Social forum politics have always been characterized by a tension between the culture of horizontal networking and the command-driven logics typifying the more traditional components of the Left. However, the London ESF organizing process was the first time this conflict became so explicit that the two opposing camps were named after the modes of organizing each one was supposedly pursuing (Nunes Citation2005, p. 298). According to many of my interviewees, the intensity of the clash can be partly attributed to the particularities of the British Left and its distinctive balance of forces, characterized by the powerful position of the SWP. One of the main lines of demarcation between the two camps referred to their different perceptions of the goals and purpose of the ESF. While the ‘Horizontals’ argued that the organizing of the forum should embody the participatory beliefs of the movement, the ‘Verticals’ insisted on the primacy of ‘strategic goals’, viewing the ESF as an event that, if successful, could lead to the emergence of a ‘mass movement’. The clash also derived from two opposing understandings of democracy, with the ‘Horizontals’ stressing the value of direct participation, while the ‘Verticals’ were more appreciative of representative structures.
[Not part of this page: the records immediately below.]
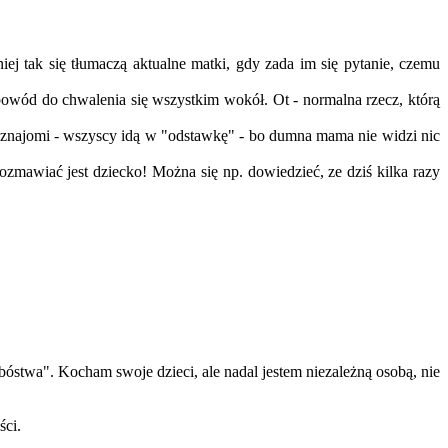
j tak się tłumaczą aktualne matki, gdy zada im się pytanie, czemu
powód do chwalenia się wszystkim wokół. Ot - normalna rzecz, którą
le, znajomi - wszyscy idą w "odstawkę" - bo dumna mama nie widzi nic
zmawiać jest dziecko! Można się np. dowiedzieć, ze dziś kilka razy
bóstwa". Kocham swoje dzieci, ale nadal jestem niezależną osobą, nie
ści.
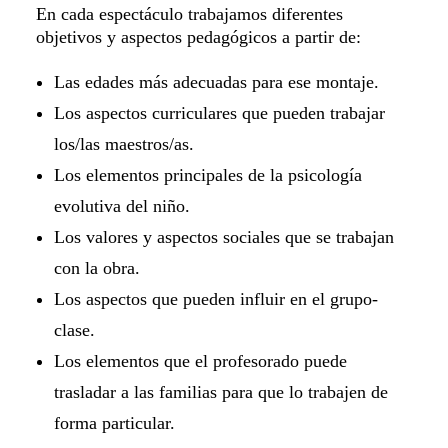
En cada espectáculo trabajamos diferentes
objetivos y aspectos pedagógicos a partir de:
Las edades más adecuadas para ese montaje.
Los aspectos curriculares que pueden trabajar
los/las maestros/as.
Los elementos principales de la psicología
evolutiva del niño.
Los valores y aspectos sociales que se trabajan
con la obra.
Los aspectos que pueden influir en el grupo-
clase.
Los elementos que el profesorado puede
trasladar a las familias para que lo trabajen de
forma particular.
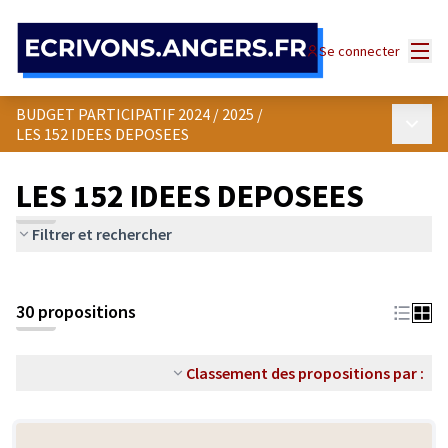
Panneau de gestion des cookies
Menu
Se connecter
BUDGET PARTICIPATIF 2024 / 2025
/
Menu p
LES 152 IDEES DEPOSEES
LES 152 IDEES DEPOSEES
Filtrer et rechercher
30 propositions
Classement des propositions par :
In the results that follow, the total number of authors and the estimates of author overlap and message flows were calculated based on the total number of messages posted on each list. The remainder of the results refers to the 10 per cent random sample.
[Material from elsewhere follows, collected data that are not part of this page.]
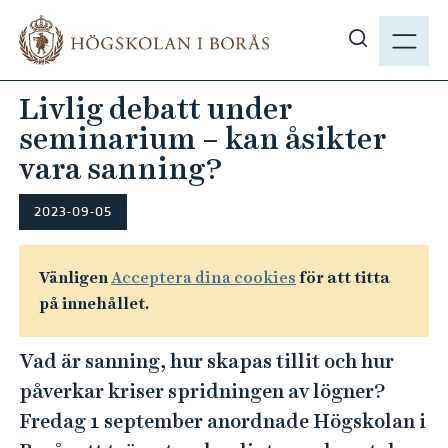
H
M
o
E
V
p
N
i
p
Livlig debatt under
Y
s
a
seminarium – kan åsikter
a
t
s
vara sanning?
i
ö
l
k
2023-09-05
l
p
h
å
u
Vänligen
Acceptera dina cookies
för att titta
h
v
på innehållet.
b
u
.
d
Vad är sanning, hur skapas tillit och hur
s
i
påverkar kriser spridningen av lögner?
e
n
Fredag 1 september anordnade Högskolan i
n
For 1 per cent of messages the language was not clear (this includes one empty message).

I estimated the flow of messages based on the subject line of the message. If the subject line included an indication that this message was forwarded to/from another list or was a reply from a message to another list, then it was counted in the flow of messages. For instance, the subject line ‘[esf-uk-info] Fwd: [FSE-ESF] about the European Assembly’ means that this message was initially forwarded to the FSE-ESF list and then sent to the esf-uk-info. Messages posted on two or three lists simultaneously were not counted as they did not move from one list to the other. However, if a subscriber, for instance, forwarded a message from one list to the next but altered the subject line, then obviously the subject line of the message would not indicate that this message was sent to both lists. Therefore, these figures may be actually underestimating the flow of messages between the three lists.

However, a point to note here is that if we take into account the per cents of total number of messages, then these differences seem nearly negligible. Lacking any other similar research, there is some difficulty to interpret these figures with certainty.